▶ Task instructions: In the lines below, the string "have" may appear; say how many lines hold it and give nothing more.

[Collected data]
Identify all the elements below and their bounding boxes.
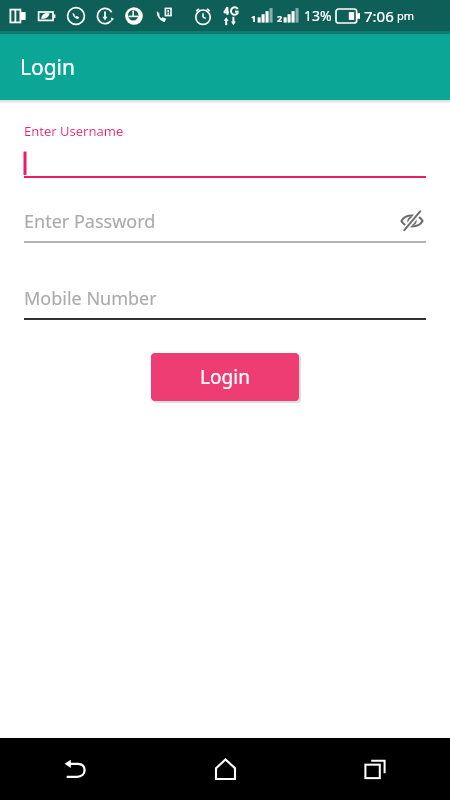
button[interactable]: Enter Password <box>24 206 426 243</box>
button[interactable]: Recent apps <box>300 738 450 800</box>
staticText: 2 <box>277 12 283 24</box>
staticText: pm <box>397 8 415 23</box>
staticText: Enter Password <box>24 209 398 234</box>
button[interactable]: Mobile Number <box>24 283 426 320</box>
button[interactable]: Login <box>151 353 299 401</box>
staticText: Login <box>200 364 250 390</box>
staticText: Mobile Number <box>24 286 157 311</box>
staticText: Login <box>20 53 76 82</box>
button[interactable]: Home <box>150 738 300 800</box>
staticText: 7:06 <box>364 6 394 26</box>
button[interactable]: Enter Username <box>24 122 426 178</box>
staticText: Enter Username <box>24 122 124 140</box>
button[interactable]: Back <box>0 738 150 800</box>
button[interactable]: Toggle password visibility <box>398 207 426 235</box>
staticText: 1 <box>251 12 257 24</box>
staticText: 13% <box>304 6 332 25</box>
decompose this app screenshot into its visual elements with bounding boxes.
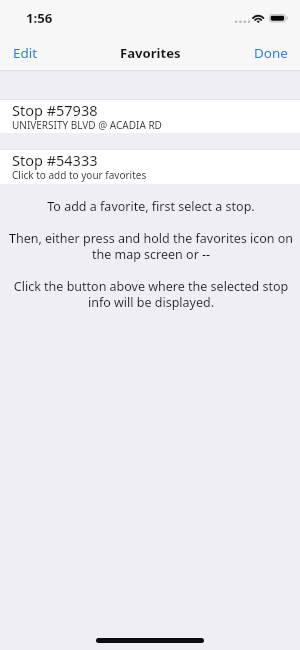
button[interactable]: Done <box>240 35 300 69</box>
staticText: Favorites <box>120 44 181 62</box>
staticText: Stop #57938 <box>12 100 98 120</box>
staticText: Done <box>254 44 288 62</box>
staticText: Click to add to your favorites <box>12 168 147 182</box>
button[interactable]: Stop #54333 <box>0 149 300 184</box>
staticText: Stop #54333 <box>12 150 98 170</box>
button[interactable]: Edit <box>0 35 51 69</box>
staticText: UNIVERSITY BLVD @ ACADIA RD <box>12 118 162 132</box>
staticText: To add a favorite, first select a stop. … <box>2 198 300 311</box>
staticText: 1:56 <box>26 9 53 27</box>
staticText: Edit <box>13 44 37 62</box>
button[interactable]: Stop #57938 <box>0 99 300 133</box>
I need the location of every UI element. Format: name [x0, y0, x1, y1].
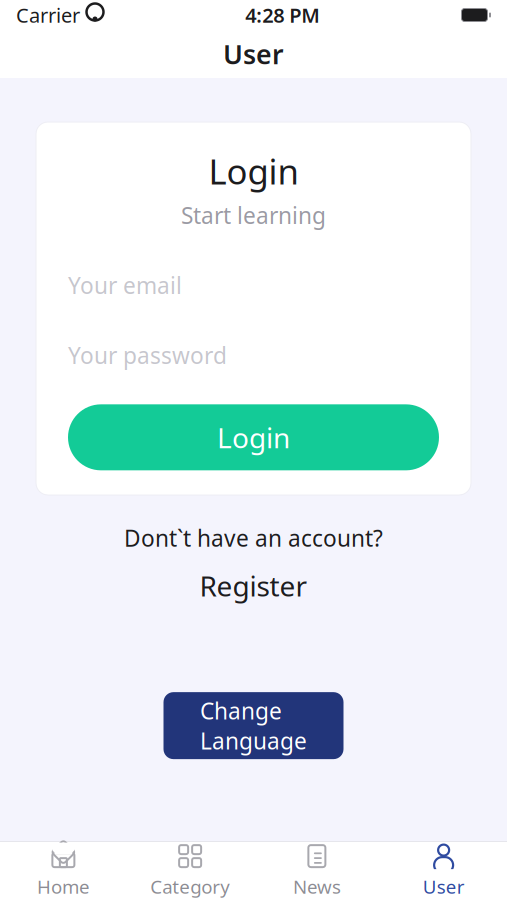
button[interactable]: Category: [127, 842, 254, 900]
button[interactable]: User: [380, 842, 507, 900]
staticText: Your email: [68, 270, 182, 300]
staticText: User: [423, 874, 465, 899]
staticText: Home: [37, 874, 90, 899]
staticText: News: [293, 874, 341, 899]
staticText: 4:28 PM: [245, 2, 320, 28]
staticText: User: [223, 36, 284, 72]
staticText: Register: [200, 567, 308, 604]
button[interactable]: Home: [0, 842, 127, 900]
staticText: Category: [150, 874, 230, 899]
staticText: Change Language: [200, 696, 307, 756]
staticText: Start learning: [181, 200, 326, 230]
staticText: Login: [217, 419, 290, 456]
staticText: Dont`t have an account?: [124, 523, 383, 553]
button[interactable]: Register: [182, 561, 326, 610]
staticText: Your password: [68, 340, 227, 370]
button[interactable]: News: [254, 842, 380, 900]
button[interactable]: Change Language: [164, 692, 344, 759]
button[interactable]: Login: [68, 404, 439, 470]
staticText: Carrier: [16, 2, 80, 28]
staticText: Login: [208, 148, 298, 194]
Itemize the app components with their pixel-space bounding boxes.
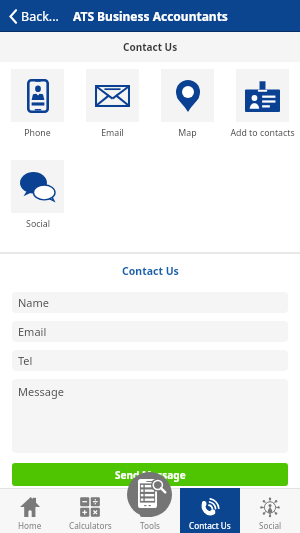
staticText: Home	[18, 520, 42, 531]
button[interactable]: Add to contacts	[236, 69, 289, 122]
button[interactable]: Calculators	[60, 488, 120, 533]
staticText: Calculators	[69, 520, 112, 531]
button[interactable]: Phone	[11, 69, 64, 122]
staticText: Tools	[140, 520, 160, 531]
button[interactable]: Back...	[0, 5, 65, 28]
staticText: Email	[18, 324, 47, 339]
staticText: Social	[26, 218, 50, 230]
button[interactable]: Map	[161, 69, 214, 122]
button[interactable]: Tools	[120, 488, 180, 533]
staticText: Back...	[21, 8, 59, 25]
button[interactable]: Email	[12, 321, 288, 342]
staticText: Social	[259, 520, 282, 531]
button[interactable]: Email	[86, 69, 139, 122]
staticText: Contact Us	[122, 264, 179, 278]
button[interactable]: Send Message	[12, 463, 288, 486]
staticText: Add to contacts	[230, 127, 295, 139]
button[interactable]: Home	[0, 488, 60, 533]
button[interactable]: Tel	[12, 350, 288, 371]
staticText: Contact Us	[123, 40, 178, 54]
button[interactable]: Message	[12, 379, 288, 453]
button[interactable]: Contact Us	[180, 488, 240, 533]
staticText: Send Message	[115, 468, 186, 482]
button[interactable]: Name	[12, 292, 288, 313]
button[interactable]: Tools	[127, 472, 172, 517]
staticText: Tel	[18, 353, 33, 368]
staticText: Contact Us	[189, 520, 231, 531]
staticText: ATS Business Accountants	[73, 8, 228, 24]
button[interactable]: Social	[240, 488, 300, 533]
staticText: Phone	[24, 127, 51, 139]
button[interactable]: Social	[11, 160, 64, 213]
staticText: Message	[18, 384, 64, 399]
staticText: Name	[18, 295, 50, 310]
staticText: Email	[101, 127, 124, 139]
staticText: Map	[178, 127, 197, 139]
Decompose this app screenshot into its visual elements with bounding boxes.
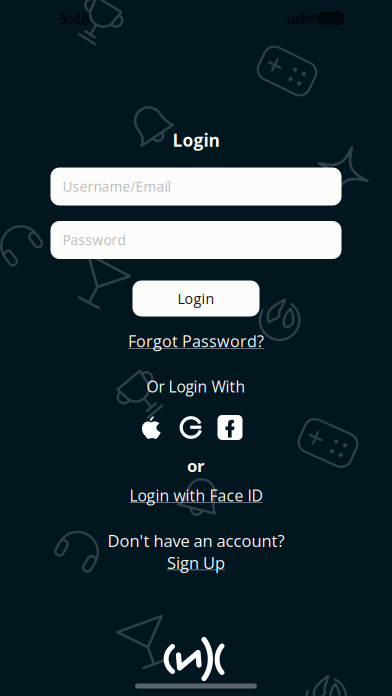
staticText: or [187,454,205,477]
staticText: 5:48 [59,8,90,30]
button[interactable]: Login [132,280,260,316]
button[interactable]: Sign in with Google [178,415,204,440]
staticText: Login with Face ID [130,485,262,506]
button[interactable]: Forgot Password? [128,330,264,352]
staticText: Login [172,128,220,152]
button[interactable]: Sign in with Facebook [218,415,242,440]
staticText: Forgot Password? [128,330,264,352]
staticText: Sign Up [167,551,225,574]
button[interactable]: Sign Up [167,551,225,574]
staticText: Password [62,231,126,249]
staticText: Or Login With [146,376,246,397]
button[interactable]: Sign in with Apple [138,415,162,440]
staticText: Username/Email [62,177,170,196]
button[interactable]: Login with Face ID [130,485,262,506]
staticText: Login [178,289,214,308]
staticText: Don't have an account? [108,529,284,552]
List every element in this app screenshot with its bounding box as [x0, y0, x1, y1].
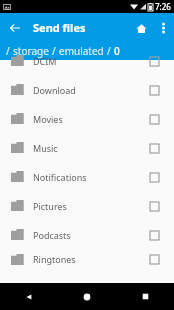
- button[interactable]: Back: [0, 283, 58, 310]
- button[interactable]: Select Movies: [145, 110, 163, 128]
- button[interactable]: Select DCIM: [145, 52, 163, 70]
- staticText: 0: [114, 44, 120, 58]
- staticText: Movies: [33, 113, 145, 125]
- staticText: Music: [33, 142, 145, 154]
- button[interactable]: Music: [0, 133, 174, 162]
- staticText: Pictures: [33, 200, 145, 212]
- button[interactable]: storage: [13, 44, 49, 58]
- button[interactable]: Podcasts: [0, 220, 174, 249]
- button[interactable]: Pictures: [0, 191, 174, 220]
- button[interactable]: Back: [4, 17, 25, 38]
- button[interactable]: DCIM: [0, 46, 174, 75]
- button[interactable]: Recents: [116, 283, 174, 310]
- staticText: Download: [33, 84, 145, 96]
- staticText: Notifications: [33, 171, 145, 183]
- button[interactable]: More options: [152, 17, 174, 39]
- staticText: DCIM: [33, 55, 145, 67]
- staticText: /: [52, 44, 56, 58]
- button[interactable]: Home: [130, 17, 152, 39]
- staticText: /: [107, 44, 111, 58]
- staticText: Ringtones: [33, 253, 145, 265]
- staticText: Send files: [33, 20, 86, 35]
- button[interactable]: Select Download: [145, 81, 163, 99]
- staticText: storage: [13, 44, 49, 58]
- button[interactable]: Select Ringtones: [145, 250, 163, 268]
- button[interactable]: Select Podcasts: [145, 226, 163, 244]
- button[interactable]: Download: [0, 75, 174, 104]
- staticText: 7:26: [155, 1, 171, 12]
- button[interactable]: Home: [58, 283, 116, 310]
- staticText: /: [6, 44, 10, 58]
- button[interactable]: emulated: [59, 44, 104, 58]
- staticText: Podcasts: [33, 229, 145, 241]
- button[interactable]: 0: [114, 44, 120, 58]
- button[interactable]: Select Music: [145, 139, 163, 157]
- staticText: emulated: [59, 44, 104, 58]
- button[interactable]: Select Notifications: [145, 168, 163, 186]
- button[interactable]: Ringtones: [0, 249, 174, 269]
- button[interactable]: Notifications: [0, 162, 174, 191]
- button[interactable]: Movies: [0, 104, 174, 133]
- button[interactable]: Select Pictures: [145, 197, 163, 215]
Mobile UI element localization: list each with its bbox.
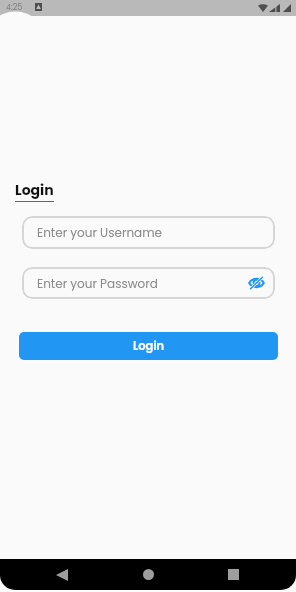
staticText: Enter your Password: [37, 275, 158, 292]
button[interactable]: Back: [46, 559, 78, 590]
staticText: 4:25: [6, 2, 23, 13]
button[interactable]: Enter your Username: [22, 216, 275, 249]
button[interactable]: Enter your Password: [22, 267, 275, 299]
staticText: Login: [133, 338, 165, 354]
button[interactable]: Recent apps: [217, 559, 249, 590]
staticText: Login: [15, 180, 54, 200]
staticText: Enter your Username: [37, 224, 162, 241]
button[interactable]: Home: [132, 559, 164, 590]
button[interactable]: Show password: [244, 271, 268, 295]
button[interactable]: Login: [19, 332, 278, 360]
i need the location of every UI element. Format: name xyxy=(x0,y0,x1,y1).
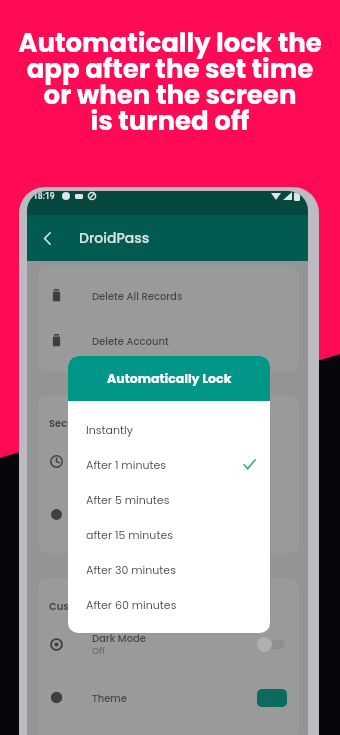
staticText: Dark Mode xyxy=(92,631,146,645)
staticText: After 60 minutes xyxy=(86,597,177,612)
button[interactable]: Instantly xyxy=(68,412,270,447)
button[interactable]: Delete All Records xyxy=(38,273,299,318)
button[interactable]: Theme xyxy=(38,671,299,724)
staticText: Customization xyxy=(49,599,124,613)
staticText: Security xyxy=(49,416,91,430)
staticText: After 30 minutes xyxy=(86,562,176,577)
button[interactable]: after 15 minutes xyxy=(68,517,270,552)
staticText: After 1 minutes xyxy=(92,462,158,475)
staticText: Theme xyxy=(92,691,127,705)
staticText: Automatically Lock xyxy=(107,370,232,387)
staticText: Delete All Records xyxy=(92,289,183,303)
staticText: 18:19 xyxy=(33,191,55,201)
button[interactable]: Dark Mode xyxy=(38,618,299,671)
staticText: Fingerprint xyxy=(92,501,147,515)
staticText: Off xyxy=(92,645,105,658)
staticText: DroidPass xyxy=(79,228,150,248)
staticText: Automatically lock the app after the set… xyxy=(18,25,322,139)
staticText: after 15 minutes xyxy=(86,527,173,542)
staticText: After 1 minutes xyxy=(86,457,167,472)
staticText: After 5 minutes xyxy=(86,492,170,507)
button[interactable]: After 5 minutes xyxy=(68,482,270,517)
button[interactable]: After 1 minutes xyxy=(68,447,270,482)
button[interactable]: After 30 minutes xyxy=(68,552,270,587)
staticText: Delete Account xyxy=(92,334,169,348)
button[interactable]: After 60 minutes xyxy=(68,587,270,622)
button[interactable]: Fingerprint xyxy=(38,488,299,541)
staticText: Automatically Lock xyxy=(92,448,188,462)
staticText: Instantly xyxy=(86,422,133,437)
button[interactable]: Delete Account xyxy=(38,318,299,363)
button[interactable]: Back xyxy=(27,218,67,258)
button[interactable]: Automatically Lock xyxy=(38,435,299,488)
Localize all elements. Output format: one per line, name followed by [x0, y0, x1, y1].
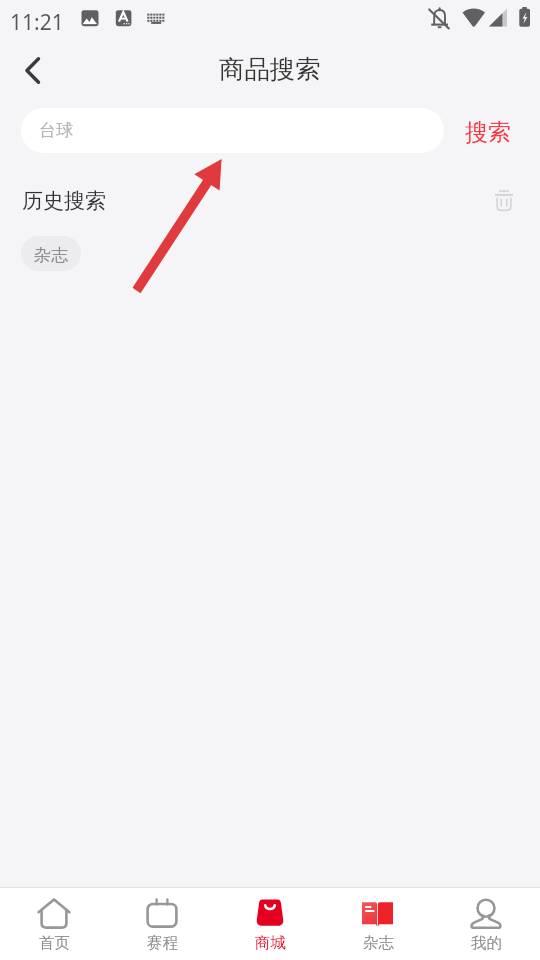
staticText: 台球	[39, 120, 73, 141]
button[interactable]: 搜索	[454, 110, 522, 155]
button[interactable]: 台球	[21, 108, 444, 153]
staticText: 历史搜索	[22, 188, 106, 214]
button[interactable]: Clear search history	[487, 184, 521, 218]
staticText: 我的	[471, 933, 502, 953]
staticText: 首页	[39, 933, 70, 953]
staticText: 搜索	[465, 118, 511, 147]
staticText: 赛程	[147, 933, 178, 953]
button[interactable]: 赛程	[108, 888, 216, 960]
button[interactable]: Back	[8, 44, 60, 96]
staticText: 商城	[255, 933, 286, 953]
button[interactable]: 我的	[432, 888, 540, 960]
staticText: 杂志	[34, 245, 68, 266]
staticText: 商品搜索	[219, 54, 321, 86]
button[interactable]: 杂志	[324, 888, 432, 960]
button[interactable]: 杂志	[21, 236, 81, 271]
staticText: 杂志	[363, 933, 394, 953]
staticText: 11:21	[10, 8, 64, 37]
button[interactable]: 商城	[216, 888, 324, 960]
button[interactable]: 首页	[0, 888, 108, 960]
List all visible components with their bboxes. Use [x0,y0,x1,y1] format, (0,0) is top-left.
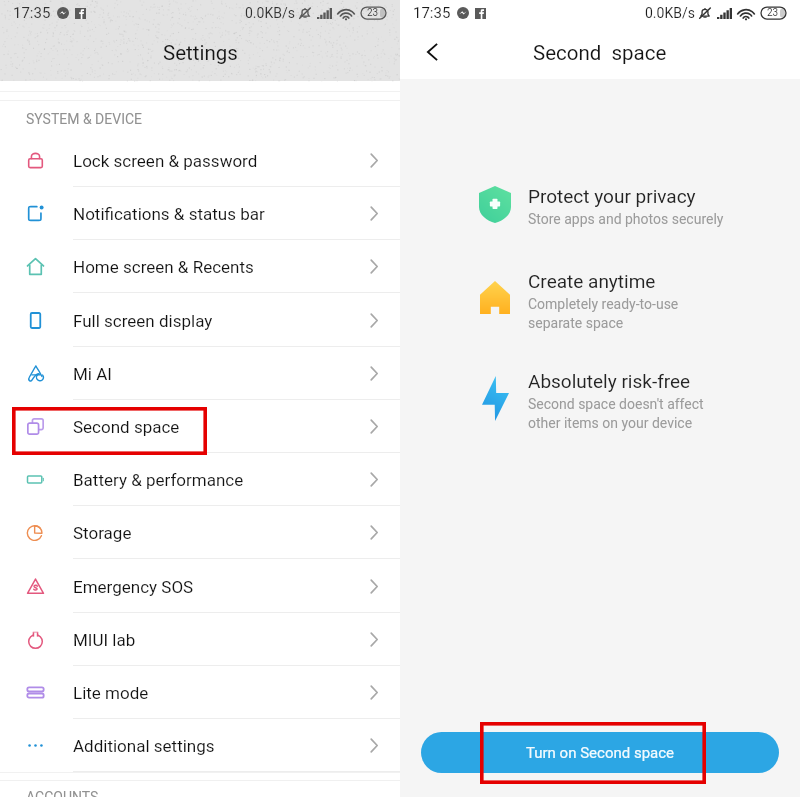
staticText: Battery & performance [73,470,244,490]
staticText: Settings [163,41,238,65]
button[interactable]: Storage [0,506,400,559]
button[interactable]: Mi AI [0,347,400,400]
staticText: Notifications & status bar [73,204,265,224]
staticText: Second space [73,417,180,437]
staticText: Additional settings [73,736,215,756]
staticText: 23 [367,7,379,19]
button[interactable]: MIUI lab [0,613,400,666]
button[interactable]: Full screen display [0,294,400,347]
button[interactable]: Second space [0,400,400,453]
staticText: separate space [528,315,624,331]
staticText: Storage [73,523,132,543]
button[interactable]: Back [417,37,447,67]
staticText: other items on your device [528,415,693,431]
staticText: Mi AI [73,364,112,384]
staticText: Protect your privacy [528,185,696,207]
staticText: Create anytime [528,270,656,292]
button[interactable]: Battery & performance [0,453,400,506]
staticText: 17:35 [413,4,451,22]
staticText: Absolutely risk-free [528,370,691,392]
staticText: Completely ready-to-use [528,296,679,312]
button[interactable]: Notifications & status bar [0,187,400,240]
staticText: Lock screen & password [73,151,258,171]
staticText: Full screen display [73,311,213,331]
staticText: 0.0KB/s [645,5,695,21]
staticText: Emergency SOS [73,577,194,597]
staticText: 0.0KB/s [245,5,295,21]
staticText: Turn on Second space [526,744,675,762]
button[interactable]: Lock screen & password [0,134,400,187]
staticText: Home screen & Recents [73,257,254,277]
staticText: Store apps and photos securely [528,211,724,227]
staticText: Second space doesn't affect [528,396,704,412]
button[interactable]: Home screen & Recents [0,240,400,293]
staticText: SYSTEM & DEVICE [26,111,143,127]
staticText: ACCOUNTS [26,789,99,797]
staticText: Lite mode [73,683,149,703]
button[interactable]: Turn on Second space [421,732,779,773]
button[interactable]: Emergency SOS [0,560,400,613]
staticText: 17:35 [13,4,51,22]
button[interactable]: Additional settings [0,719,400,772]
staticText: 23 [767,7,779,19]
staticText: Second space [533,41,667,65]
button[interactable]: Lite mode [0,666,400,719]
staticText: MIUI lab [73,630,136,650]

▶ Output for this task: 2